As the data warehouse moves into production, a number of roles must be established and responsibilities assigned to each role. From a macro point of view, three distinct groups will participate in operating and maintaining the warehouse and its components: warehouse support staff, additional support staff and business staff.

This article makes no assumptions about the warehouse maintenance staff and to which organizational entity they report. Similarly, this section describes the roles that must be performed but makes no distinction about how many named individuals will be assigned to fulfill these roles and responsibilities or whether the staff will be assigned on a full-time or part-time basis.

Figure 1 shows the three macro-level support groups, roles assigned to each and some of the more substantive relationships among the roles. Note that some of the roles apply only to new development rather than to O&M. These roles are described in the New Development subsection. Note that the warehouse maintenance staff may play roles in both O&M and new development, or separate teams for each may be used.

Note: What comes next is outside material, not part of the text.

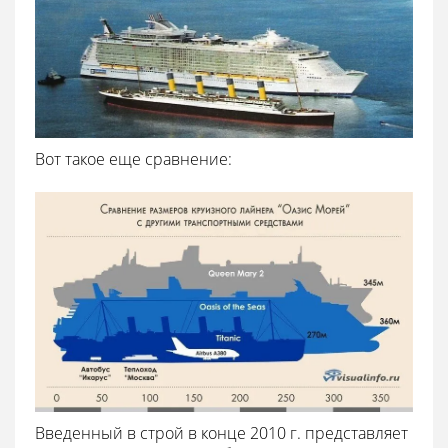
Вот такое еще сравнение:
Введенный в строй в конце 2010 г. представляет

Figure 1: Macro-Level Support Groups

Warehouse Support Staff

The roles of the warehouse support staff include:

  • Data Warehouse Administrator
  • OLAP/Reporting Tool Administrator/Developer
  • Data Modeler
  • ETL Specialist
  • Development DBA

Data Warehouse Administrator

The data warehouse administrator is responsible for day-to-day oversight of the production warehouse. This individual serves as a conductor-cum-project manager and the rest of the warehouse support staff reports to him.

Responsibilities:

  • Day-to-day oversight of the operational warehouse and warehouse support staff
  • Single point of contact for warehouse-related issues and problems
  • Assignment of tasks to the warehouse support staff
  • Creating operational procedures and guidelines including problem escalation procedures
  • Liaison to IT
  • Reporting status and issues to data warehouse champion on an as- needed basis
  • Assuring yearly maintenance payments are made to the product vendors
  • Configuration management of the production environment
  • Coordinating and scheduling product upgrades
  • Defining the service level agreement (SLA) for the warehouse
  • Resolving conflicts (i.e., troubleshooting disagreements) within the support team and between the support team and ITS
  • Communicating status, issues and problems in a real-time manner to business users of the warehouse

Skills:

  • Knowledge and understanding of business intelligence/data warehouse concepts and principles
  • Project management
  • General business knowledge of enterprise
  • General knowledge and understanding of system components such as RDBMS, operating system, hardware, ETL tools and processes, data modeling, etc.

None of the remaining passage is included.